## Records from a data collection
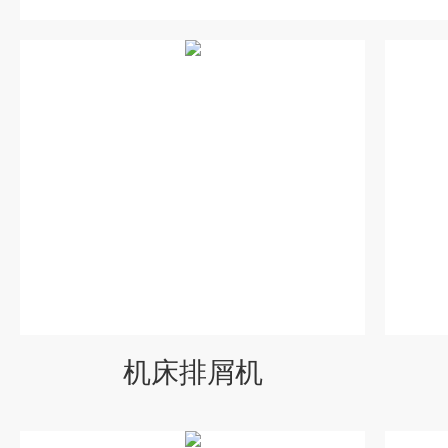
机床排屑机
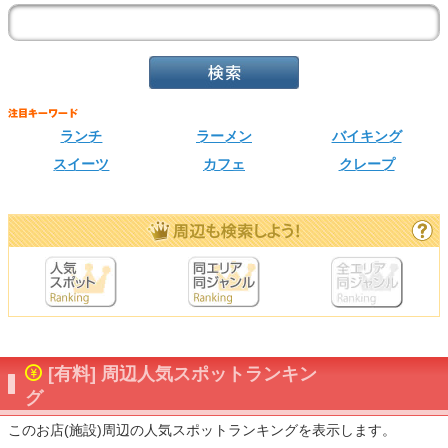
ランチ
ラーメン
バイキング
スイーツ
カフェ
クレープ
[有料] 周辺人気スポットランキン
グ
このお店(施設)周辺の人気スポットランキングを表示します。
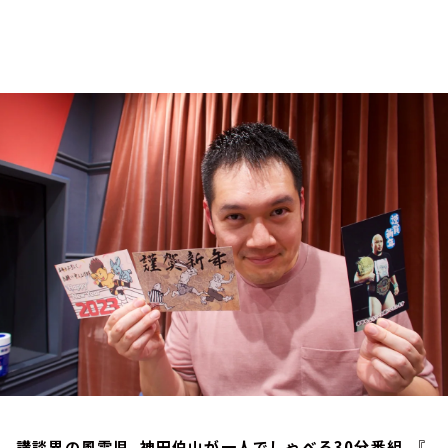
お知らせ
イベント・グッズ
YouTube
会社情報
講談界の風雲児、神田伯山が一人でしゃべる30分番組。『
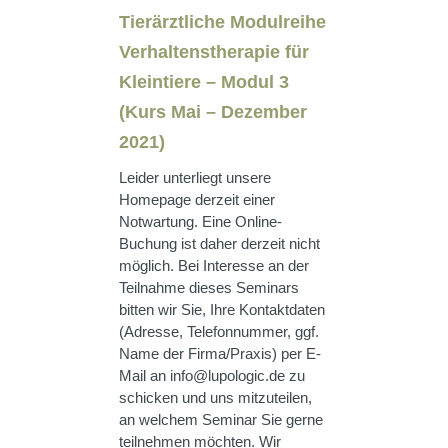
Tierärztliche Modulreihe
Verhaltenstherapie für
Kleintiere – Modul 3
(Kurs Mai – Dezember
2021)
Leider unterliegt unsere
Homepage derzeit einer
Notwartung. Eine Online-
Buchung ist daher derzeit nicht
möglich. Bei Interesse an der
Teilnahme dieses Seminars
bitten wir Sie, Ihre Kontaktdaten
(Adresse, Telefonnummer, ggf.
Name der Firma/Praxis) per E-
Mail an info@lupologic.de zu
schicken und uns mitzuteilen,
an welchem Seminar Sie gerne
teilnehmen möchten. Wir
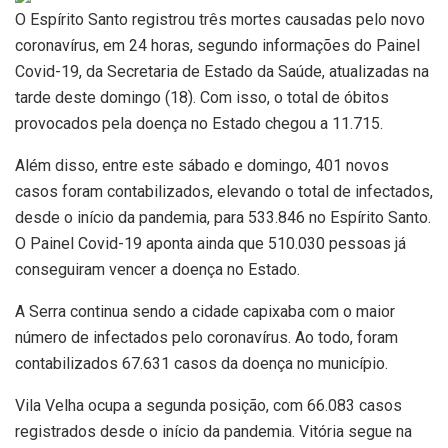
O Espírito Santo registrou três mortes causadas pelo novo
coronavírus, em 24 horas, segundo informações do Painel
Covid-19, da Secretaria de Estado da Saúde, atualizadas na
tarde deste domingo (18). Com isso, o total de óbitos
provocados pela doença no Estado chegou a 11.715.
Além disso, entre este sábado e domingo, 401 novos
casos foram contabilizados, elevando o total de infectados,
desde o início da pandemia, para 533.846 no Espírito Santo.
O Painel Covid-19 aponta ainda que 510.030 pessoas já
conseguiram vencer a doença no Estado.
A Serra continua sendo a cidade capixaba com o maior
número de infectados pelo coronavírus. Ao todo, foram
contabilizados 67.631 casos da doença no município.
Vila Velha ocupa a segunda posição, com 66.083 casos
registrados desde o início da pandemia. Vitória segue na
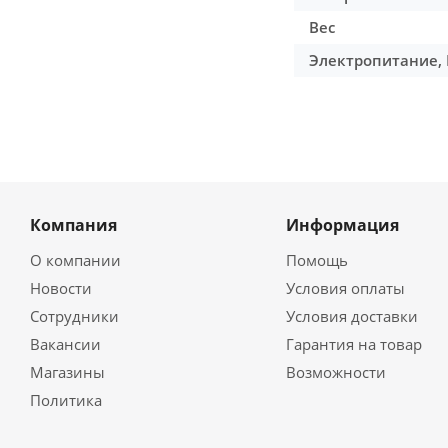
Вес
Электропитание, 
Компания
Информация
О компании
Помощь
Новости
Условия оплаты
Сотрудники
Условия доставки
Вакансии
Гарантия на товар
Магазины
Возможности
Политика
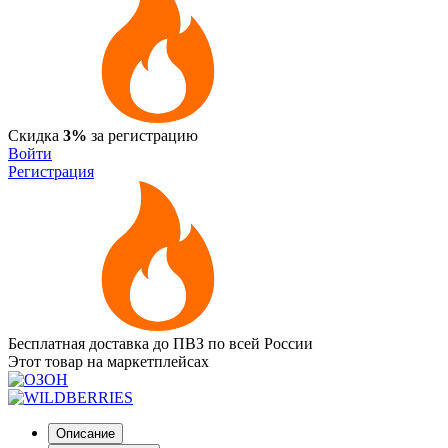
Скидка
3%
за регистрацию
Войти
Регистрация
Бесплатная доставка до ПВЗ по всей России
Этот товар на маркетплейсах
Описание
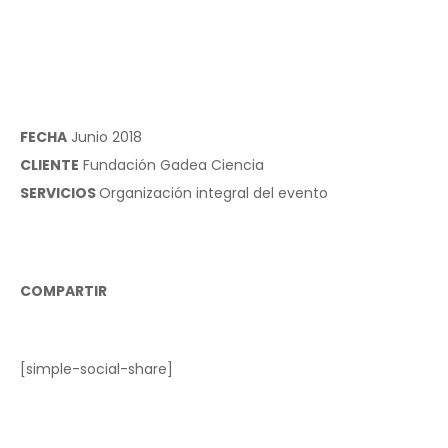
FECHA
Junio 2018
CLIENTE
Fundación Gadea Ciencia
SERVICIOS
Organización integral del evento
COMPARTIR
[simple-social-share]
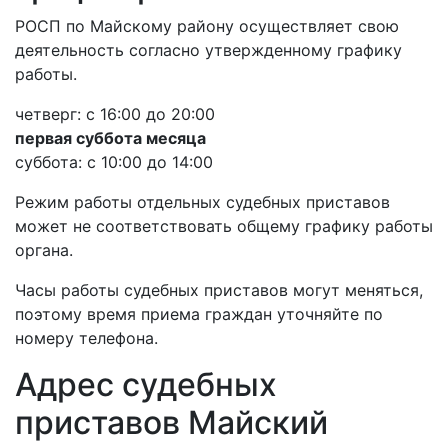
РОСП по Майскому району осуществляет свою
деятельность согласно утвержденному графику
работы.
четверг: с 16:00 до 20:00
первая суббота месяца
суббота: с 10:00 до 14:00
Режим работы отдельных судебных приставов
может не соответствовать общему графику работы
органа.
Часы работы судебных приставов могут меняться,
поэтому время приема граждан уточняйте по
номеру телефона.
Адрес судебных
приставов Майский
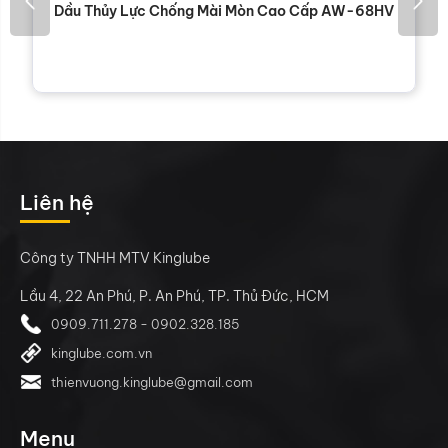
Dầu Thủy Lực Chống Mài Mòn Cao Cấp AW-68HV
Liên hệ
Công ty TNHH MTV Kinglube
Lầu 4, 22 An Phú, P. An Phú, TP. Thủ Đức, HCM
0909.711.278 - 0902.328.185
kinglube.com.vn
thienvuong.kinglube@gmail.com
Menu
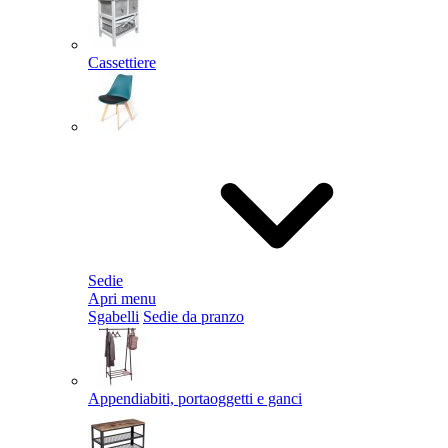
Cassettiere
Sedie
Apri menu
Sgabelli
Sedie da pranzo
Appendiabiti, portaoggetti e ganci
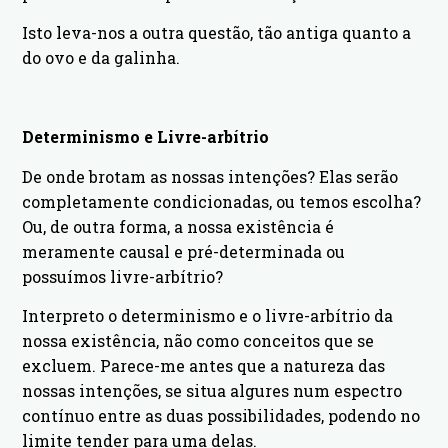
Isto leva-nos a outra questão, tão antiga quanto a
do ovo e da galinha.
Determinismo e Livre-arbítrio
De onde brotam as nossas intenções? Elas serão
completamente condicionadas, ou temos escolha?
Ou, de outra forma, a nossa existência é
meramente causal e pré-determinada ou
possuímos livre-arbítrio?
Interpreto o determinismo e o livre-arbítrio da
nossa existência, não como conceitos que se
excluem. Parece-me antes que a natureza das
nossas intenções, se situa algures num espectro
contínuo entre as duas possibilidades, podendo no
limite tender para uma delas.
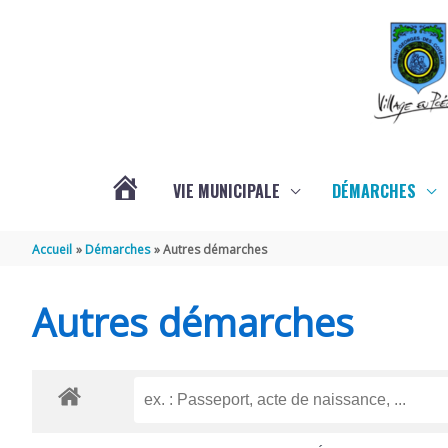
Aller au contenu
Aller au pied de page
VIE MUNICIPALE
DÉMARCHES
ACTUALITÉS
Accueil
Démarches
Autres démarches
Autres démarches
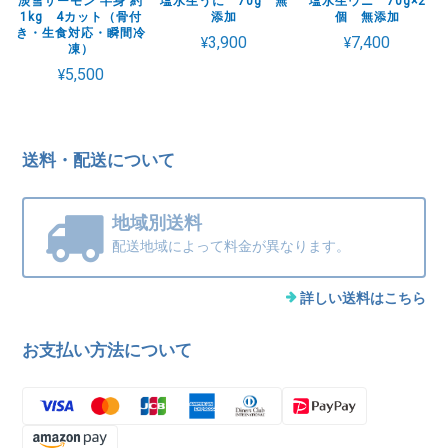
淡雪サーモン 半身 約
塩水生うに 70g 無
塩水生ウニ 70g×2
1kg 4カット（骨付
添加
個 無添加
き・生食対応・瞬間冷
¥3,900
¥7,400
凍）
¥5,500
送料・配送について
地域別送料
配送地域によって料金が異なります。
詳しい送料はこちら
お支払い方法について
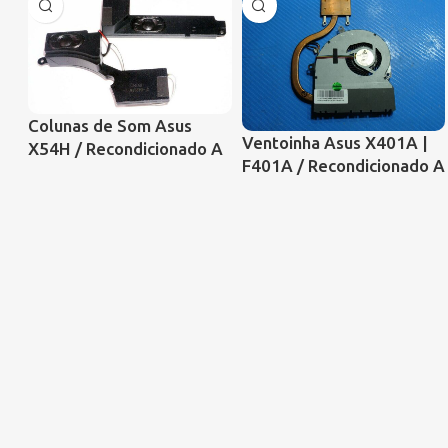
Colunas de Som Asus
Ventoinha Asus X401A |
X54H / Recondicionado A
F401A / Recondicionado A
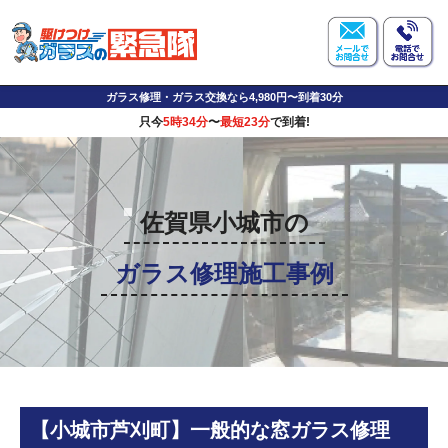
ガラス修理・ガラス交換なら4,980円〜到着30分
只今
5時34分
〜
最短23分
で到着!
佐賀県小城市の
ガラス修理施工事例
【小城市芦刈町】一般的な窓ガラス修理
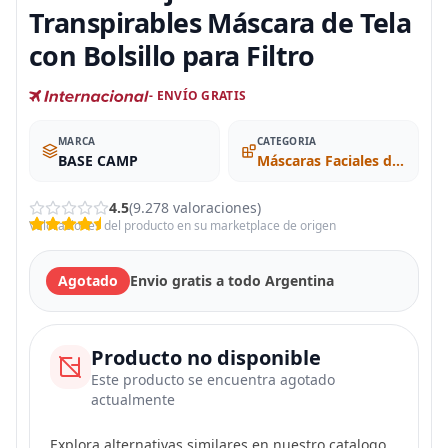
Transpirables Máscara de Tela
con Bolsillo para Filtro
- ENVÍO GRATIS
MARCA
CATEGORIA
BASE CAMP
Máscaras Faciales de Tela
4.5
(9.278 valoraciones)
Valoraciones del producto en su marketplace de origen
Agotado
Envio gratis a todo Argentina
Producto no disponible
Este producto se encuentra agotado
actualmente
Explora alternativas similares en nuestro catalogo.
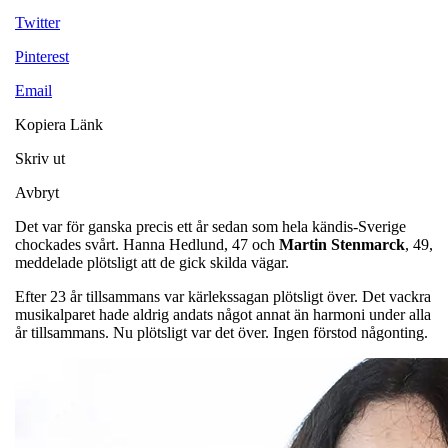
Twitter
Pinterest
Email
Kopiera Länk
Skriv ut
Avbryt
Det var för ganska precis ett år sedan som hela kändis-Sverige
chockades svårt. Hanna Hedlund, 47 och
Martin
Stenmarck
, 49,
meddelade plötsligt att de gick skilda vägar.
Efter 23 år tillsammans var kärlekssagan plötsligt över. Det vackra
musikalparet hade aldrig andats något annat än harmoni under alla
år tillsammans. Nu plötsligt var det över. Ingen förstod någonting.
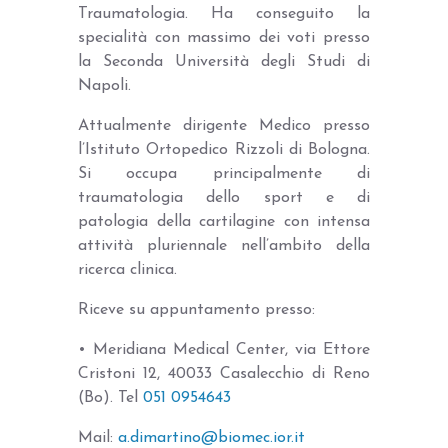
Traumatologia. Ha conseguito la
specialità con massimo dei voti presso
la Seconda Università degli Studi di
Napoli.
Attualmente dirigente Medico presso
l’Istituto Ortopedico Rizzoli di Bologna.
Si occupa principalmente di
traumatologia dello sport e di
patologia della cartilagine con intensa
attività pluriennale nell’ambito della
ricerca clinica.
Riceve su appuntamento presso:
• Meridiana Medical Center, via Ettore
Cristoni 12, 40033 Casalecchio di Reno
(Bo). Tel
051 0954643
Mail:
a.dimartino@biomec.ior.it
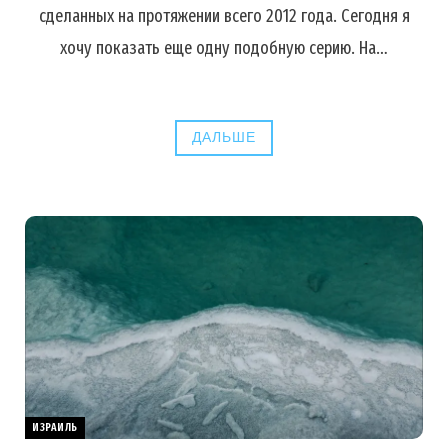
сделанных на протяжении всего 2012 года. Сегодня я
хочу показать еще одну подобную серию. На…
ДАЛЬШЕ
ИЗРАИЛЬ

## Problem to work on
Starting at the line containing "attività pluriennale nell’ambito della", output every remaining line of the records above exactly, the last one included. Nothing else belongs in the output, and no pictures either.

## Exercise output
attività pluriennale nell’ambito della
ricerca clinica.
Riceve su appuntamento presso:
• Meridiana Medical Center, via Ettore
Cristoni 12, 40033 Casalecchio di Reno
(Bo). Tel
051 0954643
Mail:
a.dimartino@biomec.ior.it
сделанных на протяжении всего 2012 года. Сегодня я
хочу показать еще одну подобную серию. На…
ДАЛЬШЕ
ИЗРАИЛЬ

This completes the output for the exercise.